**Saved entries:**
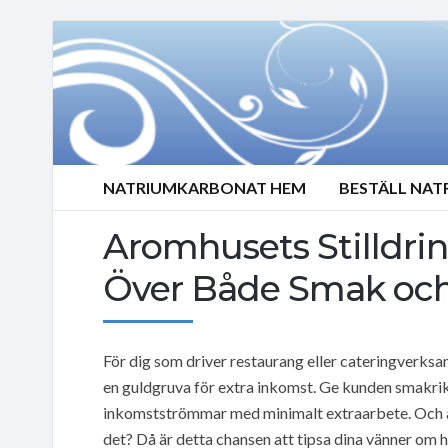
NATRIUMKARBONAT HEM
BESTÄLL NA
Aromhusets Stilldrin
Över Både Smak och
För dig som driver restaurang eller cateringverksa
en guldgruva för extra inkomst. Ge kunden smakri
inkomstströmmar med minimalt extraarbete. Och är
det? Då är detta chansen att tipsa dina vänner om 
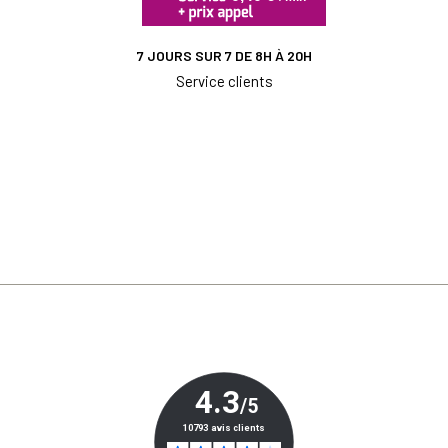
7 JOURS SUR 7 DE 8H À 20H
Service clients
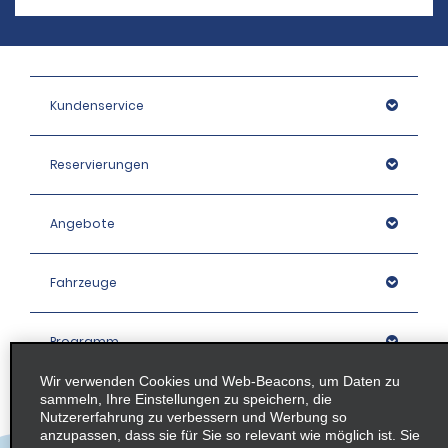
Kundenservice
Reservierungen
Angebote
Fahrzeuge
Programm
Wir verwenden Cookies und Web-Beacons, um Daten zu
sammeln, Ihre Einstellungen zu speichern, die
Unternehmen
Nutzererfahrung zu verbessern und Werbung so
anzupassen, dass sie für Sie so relevant wie möglich ist. Sie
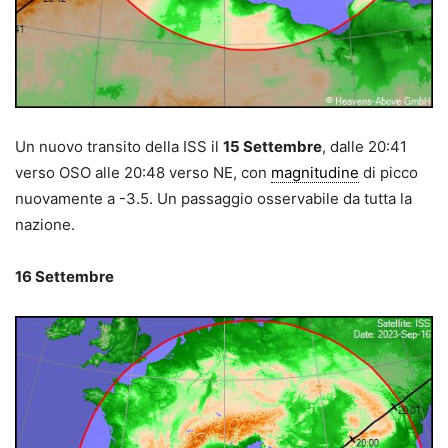
Un nuovo transito della ISS il
15 Settembre
, dalle 20:41
verso OSO alle 20:48 verso NE, con
magnitudine
di picco
nuovamente a -3.5. Un passaggio osservabile da tutta la
nazione.
16 Settembre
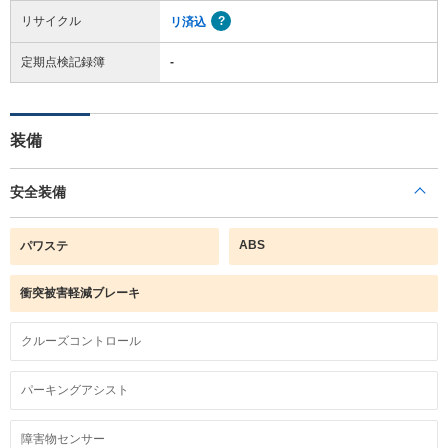
リサイクル
リ済込
定期点検記録簿
-
装備
安全装備
ABS
パワステ
衝突被害軽減ブレーキ
クルーズコントロール
パーキングアシスト
障害物センサー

**WHAT IS REQUIRED:**
Keep out the pictures, and copy exactly the lines from the one that contains "en guldgruva för" through the final line of the records above, both ends included.

**EXERCISE ANSWER:**
en guldgruva för extra inkomst. Ge kunden smakri
inkomstströmmar med minimalt extraarbete. Och är
det? Då är detta chansen att tipsa dina vänner om 
7 JOURS SUR 7 DE 8H À 20H
Service clients
Kundenservice
Reservierungen
Angebote
Fahrzeuge
Programm
Wir verwenden Cookies und Web-Beacons, um Daten zu
sammeln, Ihre Einstellungen zu speichern, die
Unternehmen
Nutzererfahrung zu verbessern und Werbung so
anzupassen, dass sie für Sie so relevant wie möglich ist. Sie
Un nuovo transito della ISS il
15 Settembre
, dalle 20:41
verso OSO alle 20:48 verso NE, con
magnitudine
di picco
nuovamente a -3.5. Un passaggio osservabile da tutta la
nazione.
16 Settembre
リサイクル
リ済込
定期点検記録簿
-
装備
安全装備
ABS
パワステ
衝突被害軽減ブレーキ
クルーズコントロール
パーキングアシスト
障害物センサー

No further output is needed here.